H A M P I R sebelas tahun saya mengajar di Yayasan
Riyadlul Jannah, Cikundul sejak tahun 2007. Yayasan ini didirikan oleh K.H Cucu
Komarudin (alm). Pada tahun 2007 itu, saya diajak oleh Kang Jihad mengajar Matematika di PKBM Riyadlul Jannah.
Sudah tentu, ada perbedaan signifikan antara sekolah formal dengan PLS
seperti PKBM terutama dalam waktu pelaksanaan kegiatan belajar dan mengajar.
Bagi para siswa PKBM diberikan keleluasaan, kegiatan belajar dan mengajar
diselenggarakan hanya 3 (tiga) hari; Kamis, Jum'at, dan Sabtu. Waktu kegiatan pun
dilaksanakan pukul 13.00-17.00 WIB. Kecuali
membuka PKBM, sejak yayasan ini didirikan, K.H Cucu Komarudin telah membuat
divisi atau pembagian pengelolaan yayasan yang bergerak di bidang pendidikan
ini antara lain; (1) Pengelolaan Pondok Pesantren, (2) Kegiatan Majlis Taklim,
(3) Madrasah Ibtidaiyah, dan (4) Pusat Kegiatan Belajar Masyarakat (PKBM).
Masing-masing
divisi dikelola oleh pihak keluarga, Pondok Pesantren dan PKBM dikelola
langsung oleh K.H Cucu Komarudin. Kegiatan Majlis Taklim dikelola oleh Samsul
Puad sedangkan Madrasah Ibtidaiyah dikelola oleh H. Abdullah Amin.

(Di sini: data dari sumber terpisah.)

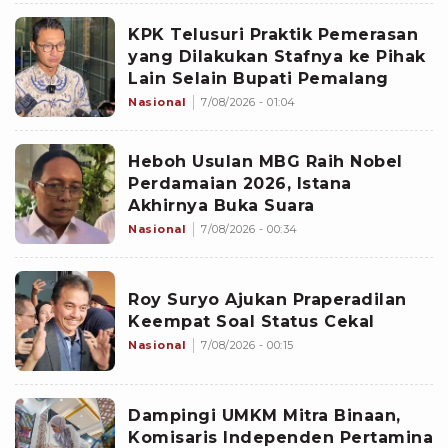
KPK Telusuri Praktik Pemerasan
yang Dilakukan Stafnya ke Pihak
Lain Selain Bupati Pemalang
Nasional
7/08/2026 - 01:04
Heboh Usulan MBG Raih Nobel
Perdamaian 2026, Istana
Akhirnya Buka Suara
Nasional
7/08/2026 - 00:34
Roy Suryo Ajukan Praperadilan
Keempat Soal Status Cekal
Nasional
7/08/2026 - 00:15
Dampingi UMKM Mitra Binaan,
Komisaris Independen Pertamina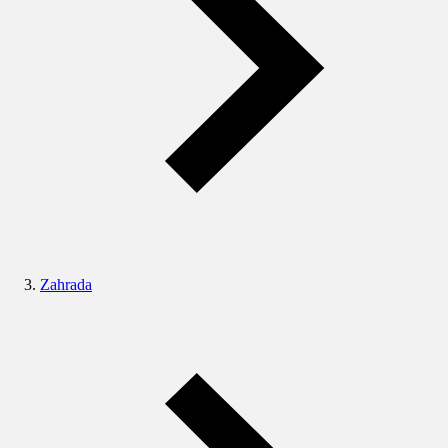
Zahrada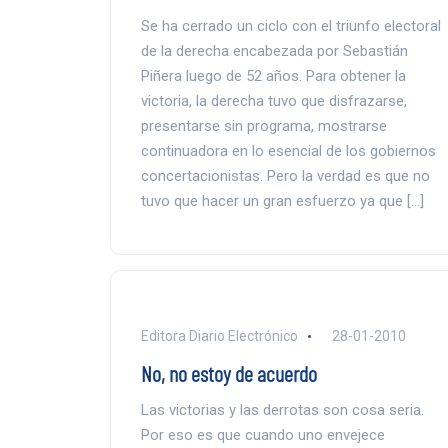
Se ha cerrado un ciclo con el triunfo electoral
de la derecha encabezada por Sebastián
Piñera luego de 52 años. Para obtener la
victoria, la derecha tuvo que disfrazarse,
presentarse sin programa, mostrarse
continuadora en lo esencial de los gobiernos
concertacionistas. Pero la verdad es que no
tuvo que hacer un gran esfuerzo ya que […]
Editora Diario Electrónico
28-01-2010
No, no estoy de acuerdo
Las victorias y las derrotas son cosa seria.
Por eso es que cuando uno envejece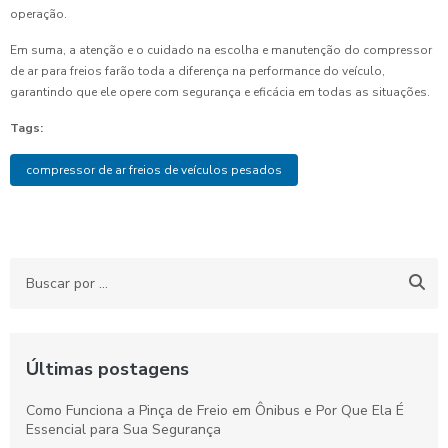
operação.
Em suma, a atenção e o cuidado na escolha e manutenção do compressor
de ar para freios farão toda a diferença na performance do veículo,
garantindo que ele opere com segurança e eficácia em todas as situações.
Tags:
compressor de ar freios de veículos pesados
Últimas postagens
Como Funciona a Pinça de Freio em Ônibus e Por Que Ela É
Essencial para Sua Segurança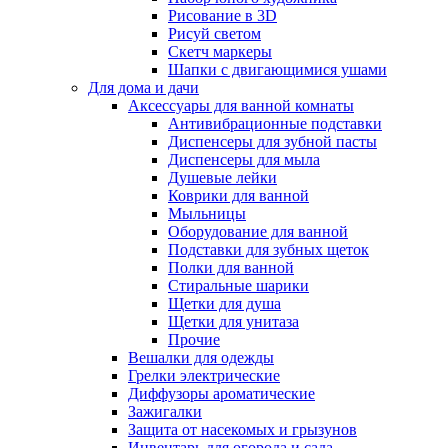
Рисование в 3D
Рисуй светом
Скетч маркеры
Шапки с двигающимися ушами
Для дома и дачи
Аксессуары для ванной комнаты
Антивибрационные подставки
Диспенсеры для зубной пасты
Диспенсеры для мыла
Душевые лейки
Коврики для ванной
Мыльницы
Оборудование для ванной
Подставки для зубных щеток
Полки для ванной
Стиральные шарики
Щетки для душа
Щетки для унитаза
Прочие
Вешалки для одежды
Грелки электрические
Диффузоры ароматические
Зажигалки
Защита от насекомых и грызунов
Инвентарь для огорода и сада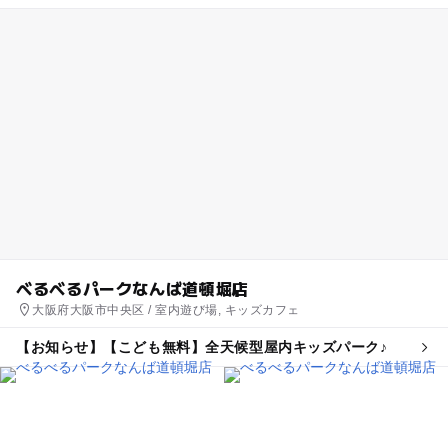
べるべるパークなんば道頓堀店
大阪府大阪市中央区 / 室内遊び場, キッズカフェ
【お知らせ】【こども無料】全天候型屋内キッズパーク♪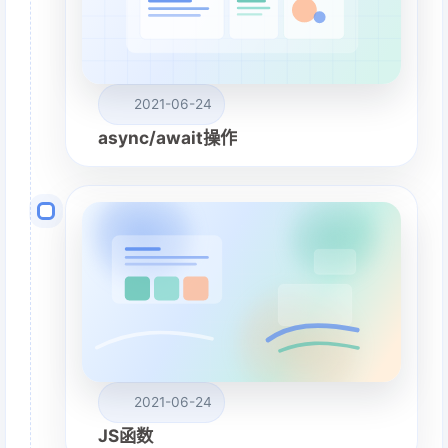
2021-06-24
async/await操作
2021-06-24
JS函数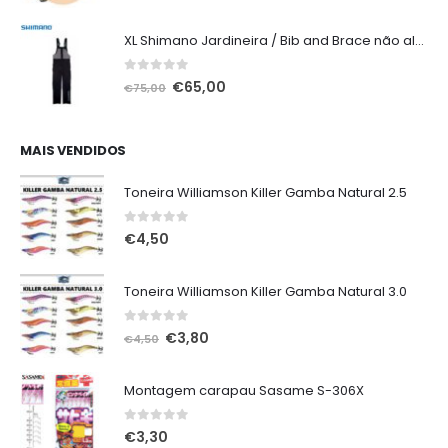
XL Shimano Jardineira / Bib and Brace não alcochoada preta
0
out of 5
O
O
€
65,00
€
75,00
preço
preço
original
atual
era:
é:
MAIS VENDIDOS
€75,00.
€65,00.
Toneira Williamson Killer Gamba Natural 2.5
0
out of 5
€
4,50
Toneira Williamson Killer Gamba Natural 3.0
0
out of 5
O
O
€
3,80
€
4,50
preço
preço
original
atual
Montagem carapau Sasame S-306X
era:
é:
€4,50.
€3,80.
0
out of 5
€
3,30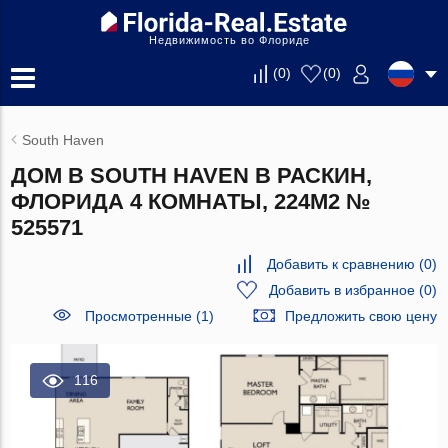
Недвижимость во Флориде
(
0
)
(
0
)
South Haven
ДОМ В SOUTH HAVEN В РАСКИН,
ФЛОРИДА 4 КОМНАТЫ, 224М2 №
525571
Добавить к сравнению
(
0
)
Добавить в избранное
(
0
)
Просмотренные (1)
Предложить свою цену
116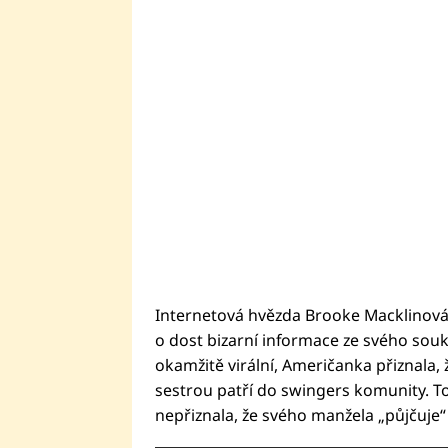
Internetová hvězda Brooke Macklinová s
o dost bizarní informace ze svého souk
okamžitě virální, Američanka přiznala
sestrou patří do swingers komunity. To
nepřiznala, že svého manžela „půjčuje“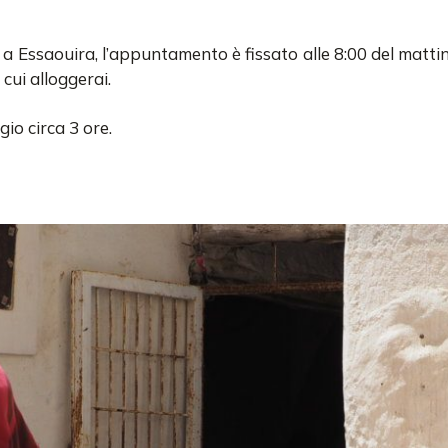
e a Essaouira, l’appuntamento è fissato alle 8:00 del mattin
cui alloggerai.
io circa 3 ore.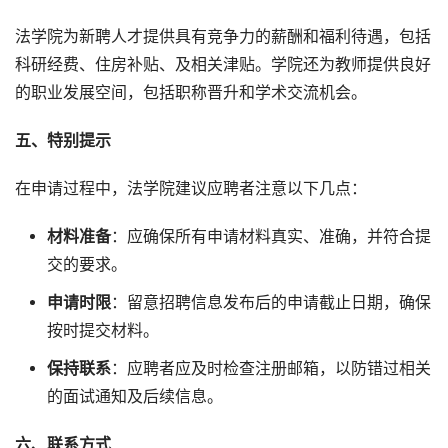
法学院为新聘人才提供具有竞争力的薪酬和福利待遇，包括
科研经费、住房补贴、及相关津贴。学院还为教师提供良好
的职业发展空间，包括职称晋升和学术交流机会。
五、特别提示
在申请过程中，法学院建议应聘者注意以下几点：
材料准备
：应确保所有申请材料真实、准确，并符合提
交的要求。
申请时限
：留意招聘信息发布后的申请截止日期，确保
按时提交材料。
保持联系
：应聘者应及时检查注册邮箱，以防错过相关
的面试通知及后续信息。
六、联系方式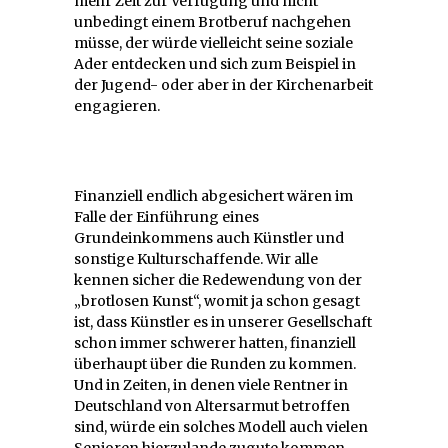
mehr Zeit zur Verfügung und nicht
unbedingt einem Brotberuf nachgehen
müsse, der würde vielleicht seine soziale
Ader entdecken und sich zum Beispiel in
der Jugend- oder aber in der Kirchenarbeit
engagieren.
Finanziell endlich abgesichert wären im
Falle der Einführung eines
Grundeinkommens auch Künstler und
sonstige Kulturschaffende. Wir alle
kennen sicher die Redewendung von der
„brotlosen Kunst“, womit ja schon gesagt
ist, dass Künstler es in unserer Gesellschaft
schon immer schwerer hatten, finanziell
überhaupt über die Runden zu kommen.
Und in Zeiten, in denen viele Rentner in
Deutschland von Altersarmut betroffen
sind, würde ein solches Modell auch vielen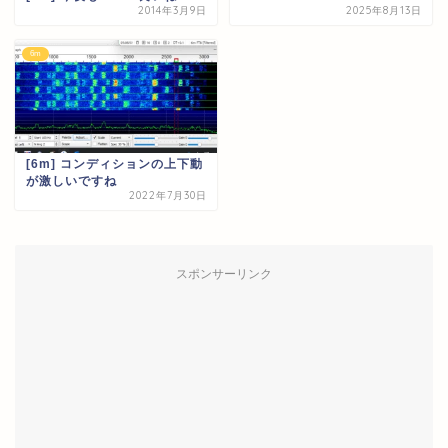
2014年3月9日
2025年8月13日
6m
[6m] コンディションの上下動
が激しいですね
2022年7月30日
スポンサーリンク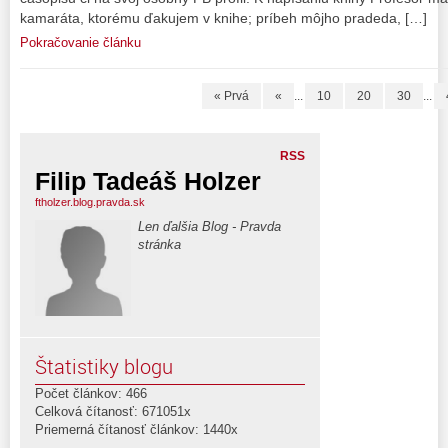
kamaráta, ktorému ďakujem v knihe; príbeh môjho pradeda, […]
Pokračovanie článku
« Prvá
«
...
10
20
30
...
RSS
Filip Tadeáš Holzer
ftholzer.blog.pravda.sk
Len ďalšia Blog - Pravda
stránka
Štatistiky blogu
Počet článkov: 466
Celková čítanosť: 671051x
Priemerná čítanosť článkov: 1440x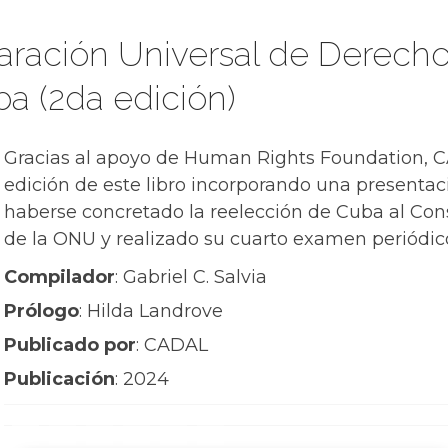
laración Universal de Derec
a (2da edición)
Gracias al apoyo de Human Rights Foundation, 
edición de este libro incorporando una presentac
haberse concretado la reelección de Cuba al C
de la ONU y realizado su cuarto examen periódico
Compilador
: Gabriel C. Salvia
Prólogo
: Hilda Landrove
Publicado por
: CADAL
Publicación
: 2024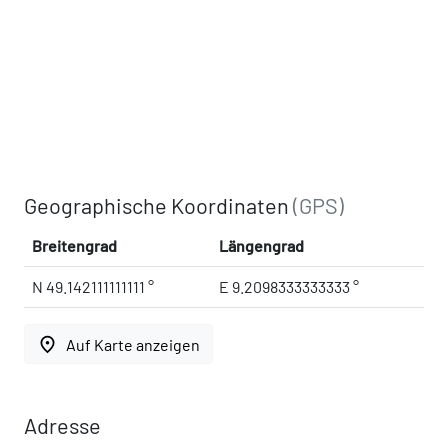
Geographische Koordinaten
(GPS)
Breitengrad
Längengrad
N 49.142111111111 °
E 9.2098333333333 °
place
Auf Karte anzeigen
Adresse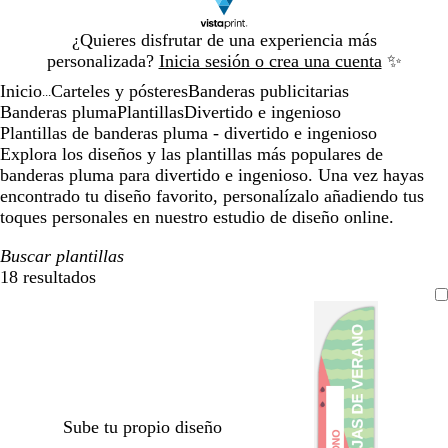
Diapositiva
¿Quieres disfrutar de una experiencia más
1
personalizada?
Inicia sesión o crea una cuenta
✨
de
Inicio
Carteles y pósteres
Banderas publicitarias
1
...
Banderas pluma
Plantillas
Divertido e ingenioso
Plantillas de banderas pluma - divertido e ingenioso
Explora los diseños y las plantillas más populares de
banderas pluma para divertido e ingenioso. Una vez hayas
encontrado tu diseño favorito, personalízalo añadiendo tus
toques personales en nuestro estudio de diseño online.
Buscar plantillas
18 resultados
Filtros
Sube tu propio diseño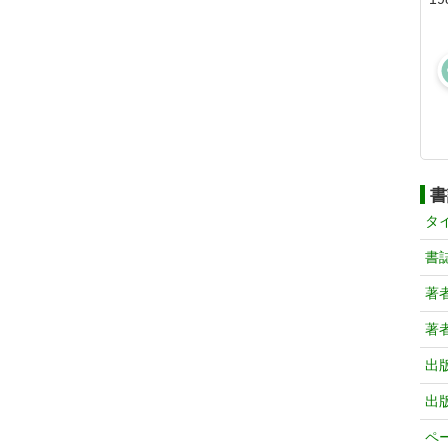
書
タ
書
著
著
出
出
ペ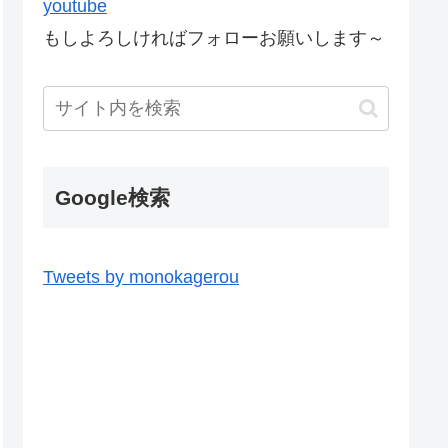
youtube
もしよろしければフォローお願いします～
Google検索
Tweets by monokagerou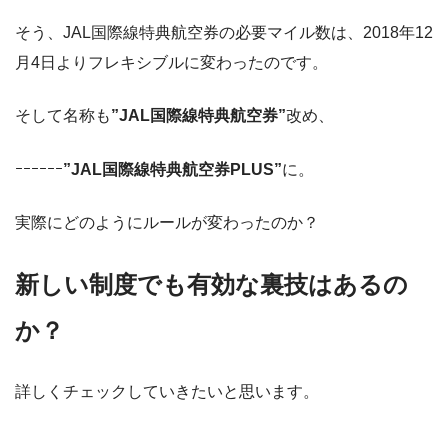
そう、JAL国際線特典航空券の必要マイル数は、2018年12
月4日よりフレキシブルに変わったのです。
そして名称も
”JAL国際線特典航空券”
改め、
ｰｰｰｰｰｰ
”JAL国際線特典航空券PLUS”
に。
実際にどのようにルールが変わったのか？
新しい制度でも有効な裏技はあるの
か？
詳しくチェックしていきたいと思います。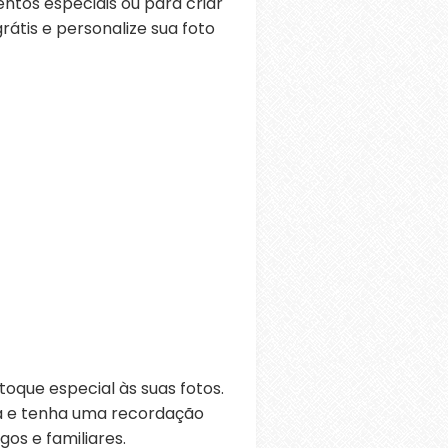
ntos especiais ou para criar
átis e personalize sua foto
oque especial às suas fotos.
ra e tenha uma recordação
os e familiares.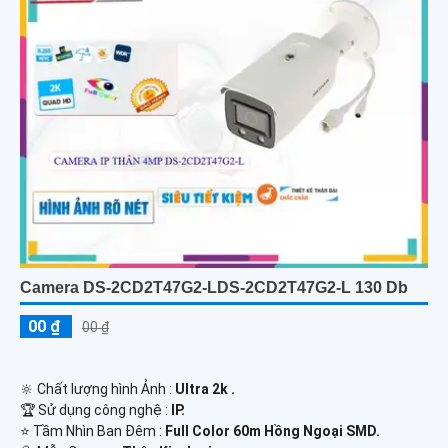
Camera DS-2CD2T47G2-LDS-2CD2T47G2-L 130 Db
00 ₫
00 ₫
🔆 Chất lượng hình Ảnh :
Ultra 2k .
🏆 Sử dụng công nghệ :
IP.
⭐ Tầm Nhìn Ban Đêm :
Full Color 60m Hồng Ngoại SMD.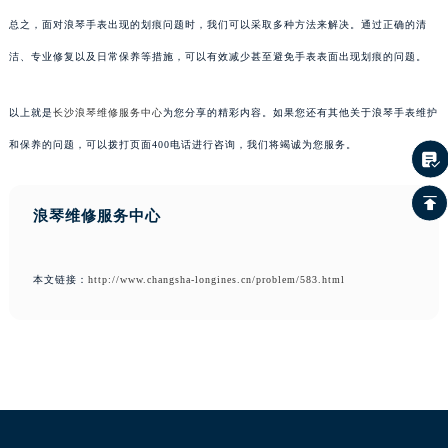
总之，面对浪琴手表出现的划痕问题时，我们可以采取多种方法来解决。通过正确的清
洁、专业修复以及日常保养等措施，可以有效减少甚至避免手表表面出现划痕的问题。
以上就是
长沙浪琴维修服务中心
为您分享的精彩内容。如果您还有其他关于浪琴手表维护
和保养的问题，可以拨打页面400电话进行咨询，我们将竭诚为您服务。
浪琴维修服务中心
本文链接：
http://www.changsha-longines.cn/problem/583.html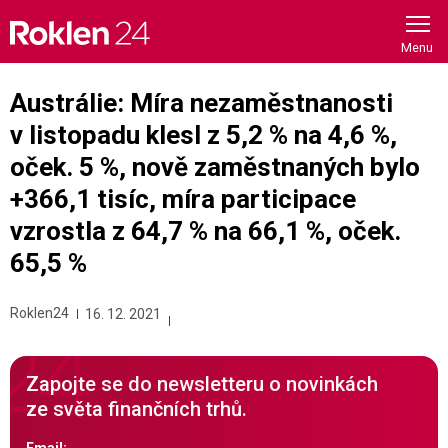
Skip
to
content
Austrálie: Míra nezaměstnanosti
v listopadu klesl z 5,2 % na 4,6 %,
oček. 5 %, nově zaměstnaných bylo
+366,1 tisíc, míra participace
vzrostla z 64,7 % na 66,1 %, oček.
65,5 %
Roklen24
16. 12. 2021
Zapojte se do newsletteru o novinkách
ze světa finančních trhů.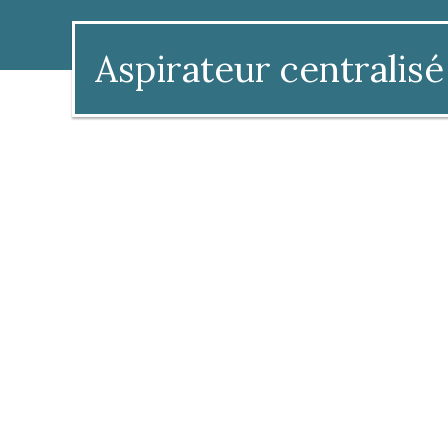
Aspirateur centralisé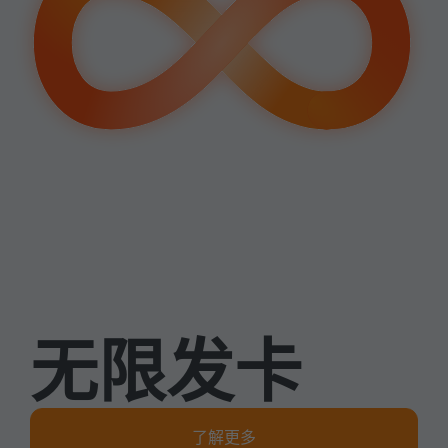
无限发卡
了解更多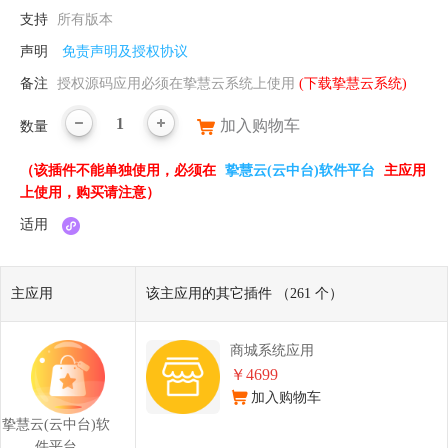
支持
所有版本
声明
免责声明及授权协议
备注
授权源码应用必须在挚慧云系统上使用
(下载挚慧云系统)
1
加入购物车
数量
（该插件不能单独使用，必须在
挚慧云(云中台)软件平台
主应用
上使用，购买请注意）
适用
主应用
该主应用的其它插件 （261 个）
商城系统应用
￥4699
加入购物车
挚慧云(云中台)软
件平台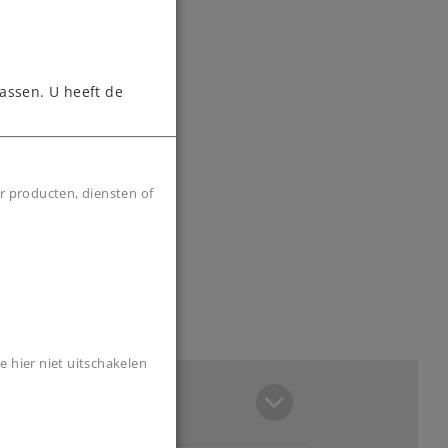
assen. U heeft de
r producten, diensten of
e hier niet uitschakelen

K.H Cucu
Komarudin sebagai salah seorang tokoh ulama sekaligus Rais Am
Nahdlatul Ulama Kota Sukabumi telah menempuh langkah-langkah akomodatif dengan
mendahulukan sikap al-mashalah al-ammah
(Kebaikan untuk semua) di dalam mengelola yayasan tersebut, salah satunya
dengan melibatkan orang-orang luar untuk bersama-saka mengembangkan yayasan ke
arah kemajuan.
Di awal
tahun 1980, Madrasah Ibtidaiyah didirikan. Menurut penuturan salah seorang
pengelola, pendirian Madrasah Ibtidaiyah
merupakan salah satu upaya membangun karakter religius anak-anak setempat. Di
tahun 1980-an, pemerintah sedang gencar-gencarnya membangun lembaga-lembaga
pendidikan dasar seperti SD Inpres dan lembaga-lembaga lain, Yayasan Riyadlul
Jannah, dulu masih berupa pondok pesantren membuka cakrawala baru dalam
memberikan pelayanan pendidikan kepada masyarakat. Dibangunnya Madrasah
Ibtidaiyah merupakan sejarah baru bagi lembaga ini, bahwa latar belakang dan
motivasi pembangunan karakter religious bagi masyarakat menjadi modal dari
kegiatan lembaga ini.
Pendidikan
Luar Sekolah (PLS) untuk tingkat SMP dan SMA di Kota Sukabumi berjalan tidak
semeriah sekolah-sekolah formal. Pasang surut Pendidikan Luar Sekolah ini
disebabkan oleh: motivasi siswa masih belum maksimal dalam melakukan kegiatan
belajar (karena PLS dianggap relatif bebas), stimulasi dana terhadap kegiatan
PLS tidak sebaik pendidikan-pendidikan formal, tenaga pendidik masih kurang
dalam segi jumlah, bahkan penambahan kuantitas tenaga pendidik untuk PLS ini
kurang diimbangi oleh kualitas tenaga pendidik tersebut. Pada akhirnya,
anggapan sederhana terhadap PLS dan PKBM ini adalah : sekolah gratis dan bebas
waktu.
Demi
alasan-alasan di atas, pada tahun 2010, Yayasan Riyadlul Jannah memokuskan
kegiatan pendidikan pada sektor formal. Hamzah mendirikan Madrasah Tsanawiyyah
(MTs) Riyadlul Jannah. Di awal pendiriannya, sebanyak 34 siswa menjadi peserta
didik di MTs Riyadlul Jannah. Mayoritas dari mereka adalah anak-anak lulusan MI
dan SD Negeri Cikundul. Maka semakin jelas, pendirian MTs ini merupakan langkah
ke-dua setelah pondok pesantren Riyadlul Jannah mendirikan Madrasah Ibtidaiyah
di awal tahun 1980.
Setelah
tiga tahun berdiri, Ruang Kelas Baru dibangun. Jumlah siswa sebanyak 83 orang
mengisi ruang-ruang kelas baru dari kelas I sampai kelas III. Satu hal baik,
karena pendidikan tingkat dasar ini masih didanai oleh Bantuan Operasional
Siswa (BOS), MTs Riyadlul Jannah memberikan pelayanan pendidikan tanpa biaya
kepada para peserta didiknya. Jelas sekali, ini begitu jauh berbeda dengan sekolah-sekolah
formal lain yang masih memberikan beban biaya kepada para siswa meski pun telah
mendapatkan Bantuan Operasional Siswa (BOS) dari pemerintah.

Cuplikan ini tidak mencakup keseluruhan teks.